PATRIOT exercise tests Offutt's patient reception plan, demonstrates new DOD capabilities

  • Published
  • By Delanie Stafford
  • 55th Wing Public Affairs
As a C-17 aircraft flown by the Air National Guard slowly made its way down the Offutt flight line July 23, ambulances from the Omaha Fire and Rescue Department along with other local emergency response vehicles waited just outside an Offutt aircraft parking ramp.

This was all part of exercise PATRIOT 15, an interagency field training exercise used to practice domestic operations within the United States.

The annual exercise included aeromedical evacuation of patients with highly infectious illnesses from Volk Field, Wisconsin to Offutt AFB.

This was not the first time a scenario like this has occurred here.

Last September, Dr. Rick Sacra, a patient infected with the Ebola Virus disease, was flown to Offutt by commercial air where he was transferred by ambulance to the University of Nebraska Medical Center's Biocontainment Unit for treatment.

As part of this year's exercise, three simulated patients with varying degrees of highly infectious illnesses were flown into Offutt and transferred into ambulances waiting on the ramp.

Offutt's role in the exercise was to coordinate the reception of the aircraft and to provide a safe and secure airfield for the transfer of the patients.

"Overall, we think the exercise went very well," said U.S. Air Force Lt. Col. Chris Luther, 55th Wing Crisis Action Team director, who oversaw the exercise and who led the first Ebola patient reception into Offutt in 2014. "It was a collaborate effort with local emergency response agencies that reinforced our preparedness for such an event."

In addition to training, the exercise was also used to demonstrate the Transport Isolation Unit, which is a newly developed piece of equipment that became operational earlier this year.

Each module of the TIS can be configured to carry up to four patients at a time, depending on the degree of their illness, and three modules make up one unit. The unit provides an enclosed negative pressure environment intended to prevent the spread of biological contaminates through the air or by contact.

Until recently, patients with illnesses such as the Ebola virus disease and SARS could only be transported by a single-occupancy patient isolation unit that limited the type of care that could be given.

"We can provide critical care in the air, inside the TIS, that other units really aren't capable of doing," said U.S. Air Force Brig. Gen. Dr. Kory Cornum, Air Mobility Command Surgeon.  "So it gives us not only capability for more patients, but care during transport."

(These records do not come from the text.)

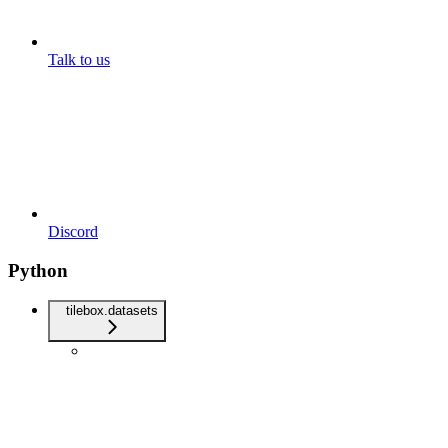
Talk to us
Discord
Python
tilebox.datasets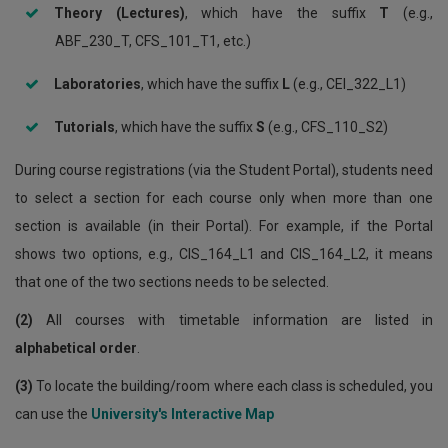
Theory (Lectures)
, which have the suffix
T
(e.g.,
ABF_230_T, CFS_101_T1, etc.)
Laboratories
, which have the suffix
L
(e.g., CEI_322_L1)
Tutorials
, which have the suffix
S
(e.g., CFS_110_S2)
During course registrations (via the Student Portal), students need
to select a section for each course only when more than one
section is available (in their Portal). For example, if the Portal
shows two options, e.g., CIS_164_L1 and CIS_164_L2, it means
that one of the two sections needs to be selected.
(2)
All courses with timetable information are listed in
alphabetical order
.
(3)
To locate the building/room where each class is scheduled, you
can use the
University's Interactive Map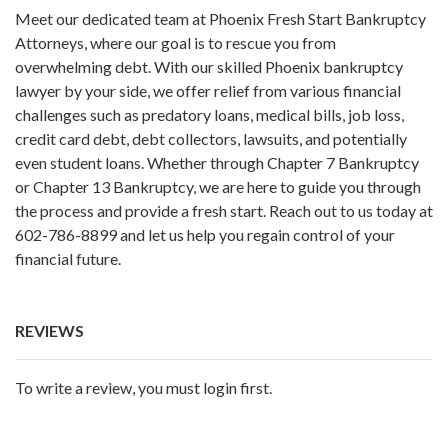
Meet our dedicated team at Phoenix Fresh Start Bankruptcy
Attorneys, where our goal is to rescue you from
overwhelming debt. With our skilled Phoenix bankruptcy
lawyer by your side, we offer relief from various financial
challenges such as predatory loans, medical bills, job loss,
credit card debt, debt collectors, lawsuits, and potentially
even student loans. Whether through Chapter 7 Bankruptcy
or Chapter 13 Bankruptcy, we are here to guide you through
the process and provide a fresh start. Reach out to us today at
602-786-8899 and let us help you regain control of your
financial future.
REVIEWS
To write a review, you must login first.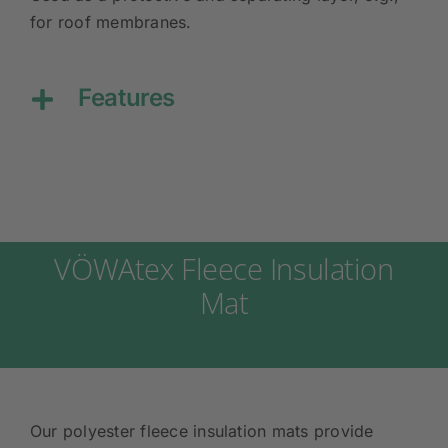
for roof membranes.
Features
VÖWAtex Fleece Insulation
Mat
Our polyester fleece insulation mats provide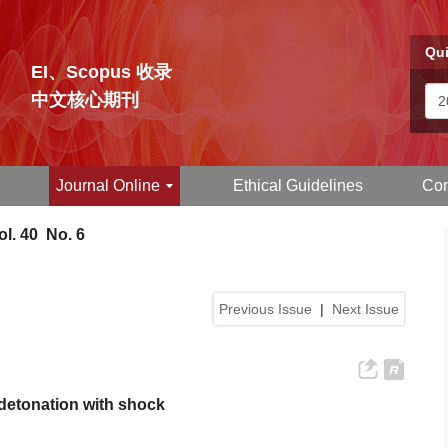
Qui
EI、Scopus 收录
中文核心期刊
Journal Online
Ethical Guidelines
Con
l. 40 No. 6
Previous Issue
|
Next Issue
 detonation with shock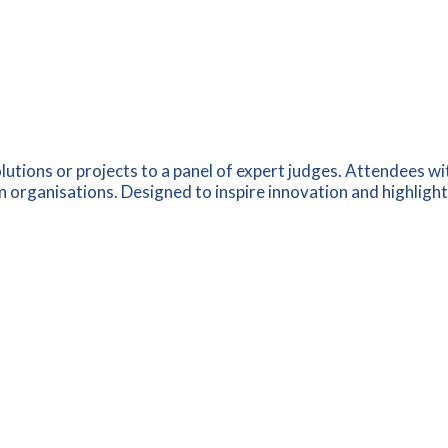
utions or projects to a panel of expert judges. Attendees wi
 organisations. Designed to inspire innovation and highlight p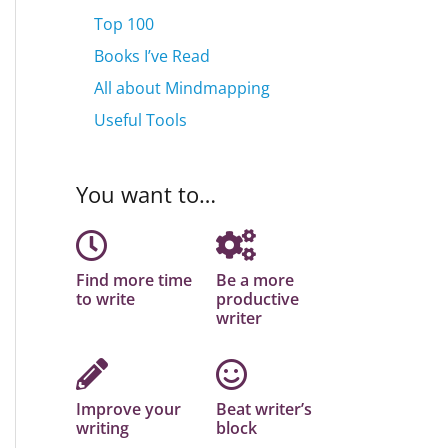
Top 100
Books I’ve Read
All about Mindmapping
Useful Tools
You want to…
Find more time
Be a more
to write
productive
writer
Improve your
Beat writer’s
writing
block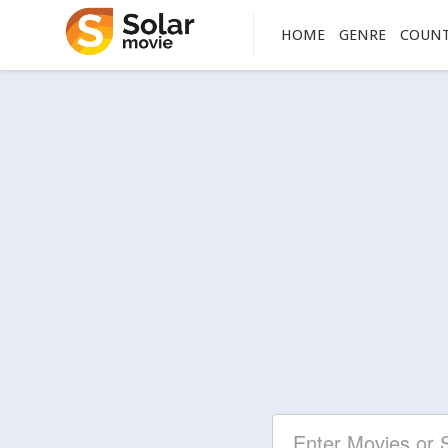
HOME
GENRE
COUN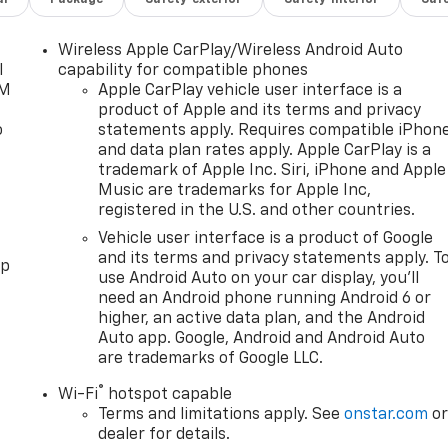
Wireless Apple CarPlay/Wireless Android Auto
l
capability for compatible phones
XM
Apple CarPlay vehicle user interface is a
product of Apple and its terms and privacy
o
statements apply. Requires compatible iPhon
and data plan rates apply. Apple CarPlay is a
trademark of Apple Inc. Siri, iPhone and Apple
Music are trademarks for Apple Inc,
registered in the U.S. and other countries.
Vehicle user interface is a product of Google
and its terms and privacy statements apply. T
pp
use Android Auto on your car display, you'll
need an Android phone running Android 6 or
higher, an active data plan, and the Android
Auto app. Google, Android and Android Auto
are trademarks of Google LLC.
®
Wi-Fi
hotspot capable
Terms and limitations apply. See
onstar.com
o
dealer for details.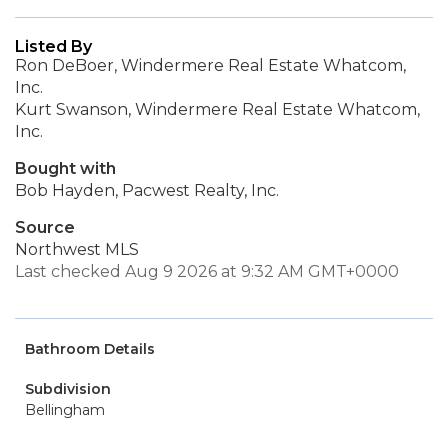
Listed By
Ron DeBoer, Windermere Real Estate Whatcom,
Inc.
Kurt Swanson, Windermere Real Estate Whatcom,
Inc.
Bought with
Bob Hayden, Pacwest Realty, Inc.
Source
Northwest MLS
Last checked Aug 9 2026 at 9:32 AM GMT+0000
Bathroom Details
Subdivision
Bellingham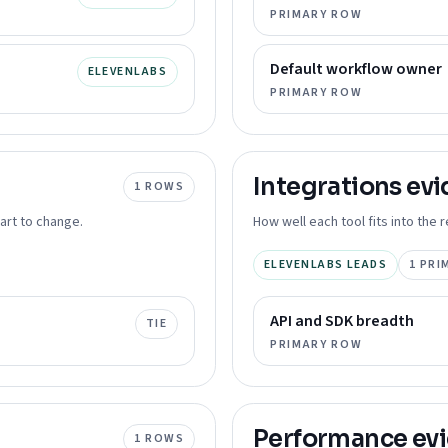
PRIMARY ROW
Default workflow owner
ELEVENLABS
PRIMARY ROW
Integrations
evi
1
ROWS
art to change.
How well each tool fits into the
ELEVENLABS LEADS
1
PRI
API and SDK breadth
TIE
PRIMARY ROW
Performance
ev
1
ROWS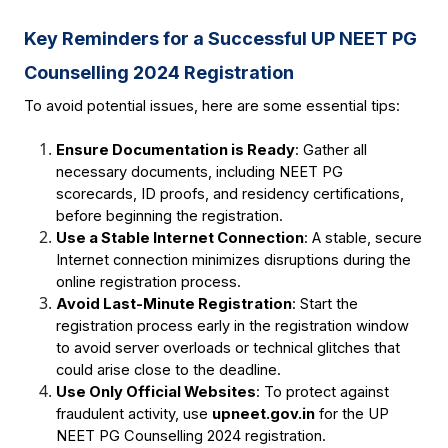
Key Reminders for a Successful UP NEET PG 
Counselling 2024 Registration
To avoid potential issues, here are some essential tips:
Ensure Documentation is Ready
: Gather all 
necessary documents, including NEET PG 
scorecards, ID proofs, and residency certifications, 
before beginning the registration.
Use a Stable Internet Connection
: A stable, secure 
Internet connection minimizes disruptions during the 
online registration process.
Avoid Last-Minute Registration
: Start the 
registration process early in the registration window 
to avoid server overloads or technical glitches that 
could arise close to the deadline.
Use Only Official Websites
: To protect against 
fraudulent activity, use 
upneet.gov.in
for the UP 
NEET PG Counselling 2024 registration.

The Department of Defense is in the process of acquiring more of the units and hopes to have 25 available by the end of the year. Each unit can be loaded onto a C-17 or C-130 aircraft for the transfer of multiple critical-care patients anywhere in the world.

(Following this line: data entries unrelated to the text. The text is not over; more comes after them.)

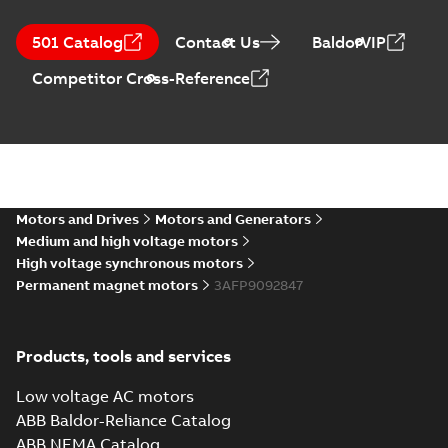
501 Catalog
Contact Us
BaldorVIP
Competitor Cross-Reference
Motors and Drives
Motors and Generators
Medium and high voltage motors
High voltage synchronous motors
Permanent magnet motors
3AFP9092847
Products, tools and services
Low voltage AC motors
ABB Baldor-Reliance Catalog
ABB NEMA Catalog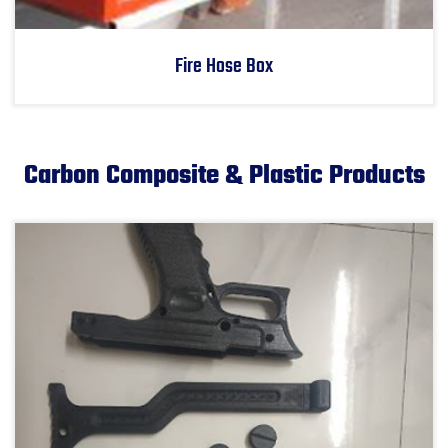
Fire Hose Box
Carbon Composite & Plastic Products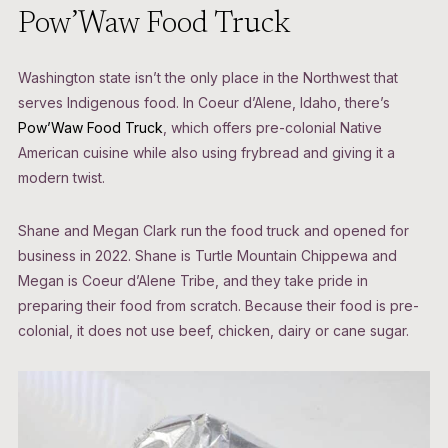
Pow’Waw Food Truck
Washington state isn’t the only place in the Northwest that
serves Indigenous food. In Coeur d’Alene, Idaho, there’s
Pow’Waw Food Truck
, which offers pre-colonial Native
American cuisine while also using frybread and giving it a
modern twist.
Shane and Megan Clark run the food truck and opened for
business in 2022. Shane is Turtle Mountain Chippewa and
Megan is Coeur d’Alene Tribe, and they take pride in
preparing their food from scratch. Because their food is pre-
colonial, it does not use beef, chicken, dairy or cane sugar.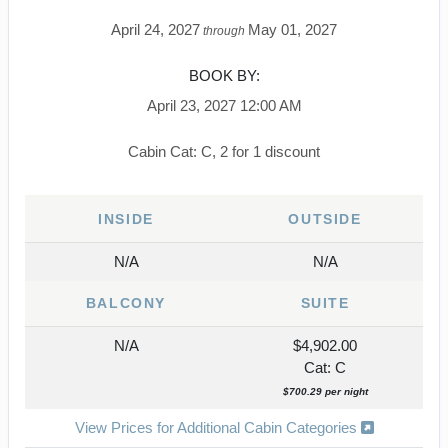
April 24, 2027
May 01, 2027
through
BOOK BY:
April 23, 2027
12:00 AM
Cabin Cat: C, 2 for 1 discount
INSIDE
OUTSIDE
N/A
N/A
BALCONY
SUITE
N/A
$4,902.00
Cat: C
$700.29 per night
View Prices for Additional Cabin Categories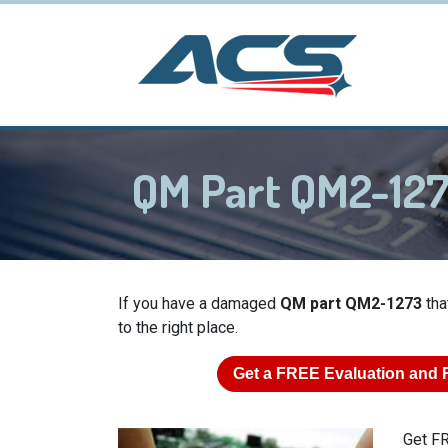
QM Part QM2-12
If you have a damaged
QM part QM2-1273
tha
to the right place.
Get a
FREE
Evaluation and 
Get FR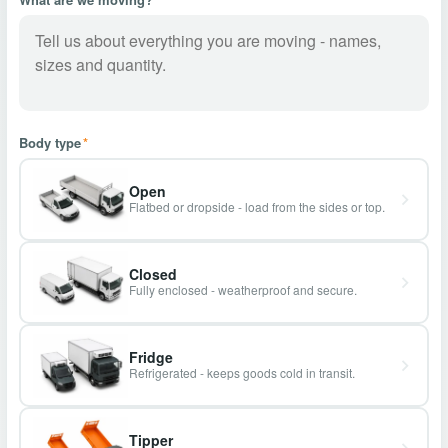
Body type
*
Open
Flatbed or dropside - load from the sides or top.
Closed
Fully enclosed - weatherproof and secure.
Fridge
Refrigerated - keeps goods cold in transit.
Tipper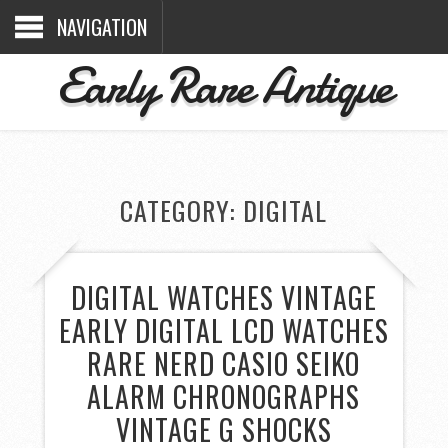
NAVIGATION
Early Rare Antique
CATEGORY: DIGITAL
DIGITAL WATCHES VINTAGE
EARLY DIGITAL LCD WATCHES
RARE NERD CASIO SEIKO
ALARM CHRONOGRAPHS
VINTAGE G SHOCKS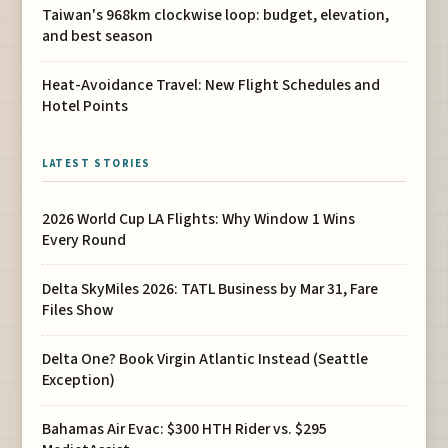
Taiwan's 968km clockwise loop: budget, elevation,
and best season
Heat-Avoidance Travel: New Flight Schedules and
Hotel Points
LATEST STORIES
2026 World Cup LA Flights: Why Window 1 Wins
Every Round
Delta SkyMiles 2026: TATL Business by Mar 31, Fare
Files Show
Delta One? Book Virgin Atlantic Instead (Seattle
Exception)
Bahamas Air Evac: $300 HTH Rider vs. $295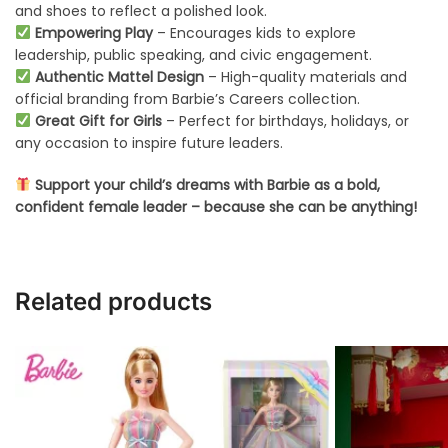
and shoes to reflect a polished look.
Empowering Play
– Encourages kids to explore
leadership, public speaking, and civic engagement.
Authentic Mattel Design
– High-quality materials and
official branding from Barbie’s Careers collection.
Great Gift for Girls
– Perfect for birthdays, holidays, or
any occasion to inspire future leaders.
Support your child’s dreams with Barbie as a bold,
confident female leader – because she can be anything!
Related products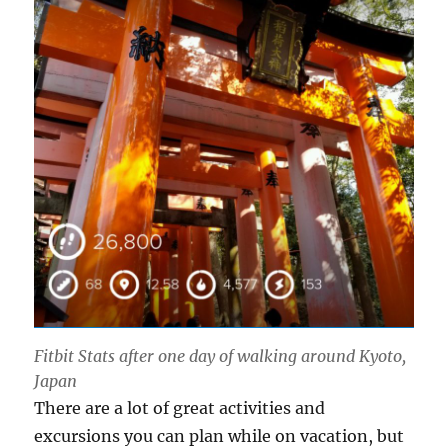
Fitbit Stats after one day of walking around Kyoto,
Japan
There are a lot of great activities and
excursions you can plan while on vacation, but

"Last year we had several thousand people in Liberia potentially exposed to Ebola,"Cornum said. "That's when we realized [the single patient isolation unit] wasn't good enough."

More than 50 people from UNMC, Offutt AFB, and local medical response agencies attended a demonstration inside the cargo area of a C-17 during a pause in the exercise. Doctors from the Critical Care Air Transport Team, assigned to the 59th Medical Wing at Joint Base San Antonio-Lackland, Texas, gave demonstrations on personal protective equipment and how their team will use the system to transport and treat the most critical patients.

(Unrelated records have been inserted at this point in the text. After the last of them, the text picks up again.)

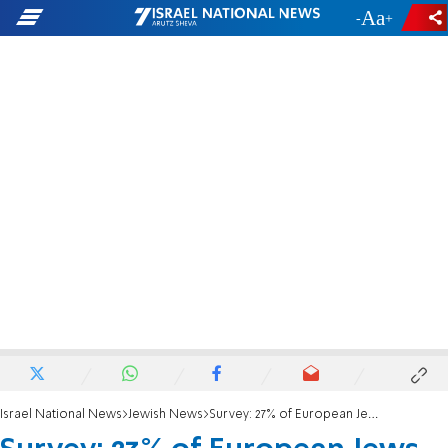
-
+
Israel National News
Jewish News
Survey: 27% of European Jews don't feel safe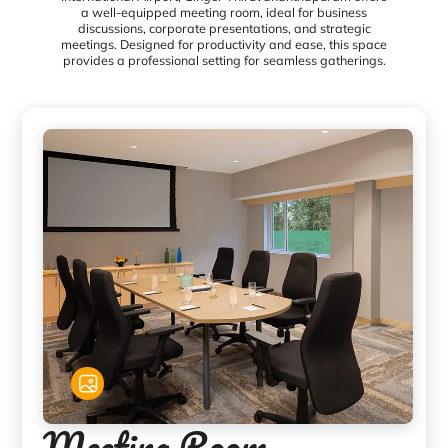
a well-equipped meeting room, ideal for business
discussions, corporate presentations, and strategic
meetings. Designed for productivity and ease, this space
provides a professional setting for seamless gatherings.
Meeting Room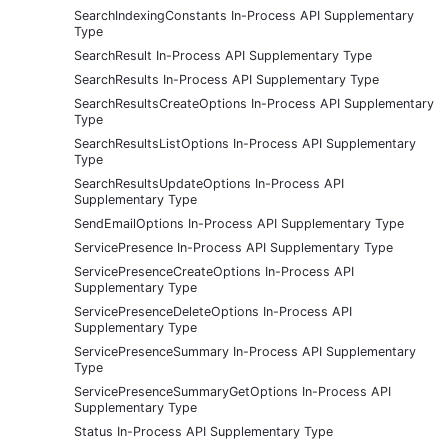
SearchIndexingConstants In-Process API Supplementary
Type
SearchResult In-Process API Supplementary Type
SearchResults In-Process API Supplementary Type
SearchResultsCreateOptions In-Process API Supplementary
Type
SearchResultsListOptions In-Process API Supplementary
Type
SearchResultsUpdateOptions In-Process API
Supplementary Type
SendEmailOptions In-Process API Supplementary Type
ServicePresence In-Process API Supplementary Type
ServicePresenceCreateOptions In-Process API
Supplementary Type
ServicePresenceDeleteOptions In-Process API
Supplementary Type
ServicePresenceSummary In-Process API Supplementary
Type
ServicePresenceSummaryGetOptions In-Process API
Supplementary Type
Status In-Process API Supplementary Type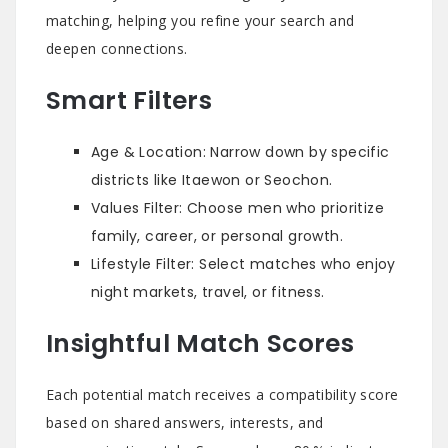
matching, helping you refine your search and
deepen connections.
Smart Filters
Age & Location: Narrow down by specific
districts like Itaewon or Seochon.
Values Filter: Choose men who prioritize
family, career, or personal growth.
Lifestyle Filter: Select matches who enjoy
night markets, travel, or fitness.
Insightful Match Scores
Each potential match receives a compatibility score
based on shared answers, interests, and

Staff from UNMC's Biocontainment Unit, which is the largest unit in the nation, were impressed by the demonstration and capabilities of the new unit.

"This is exciting and an honor for [UNMC] to be here and to be involved on the receiving end," said Dr. Phillip Smith, medical director of the Biocontainment Unit at UNMC. "This is just a way to keep getting ready because you never know when you're going to get the call."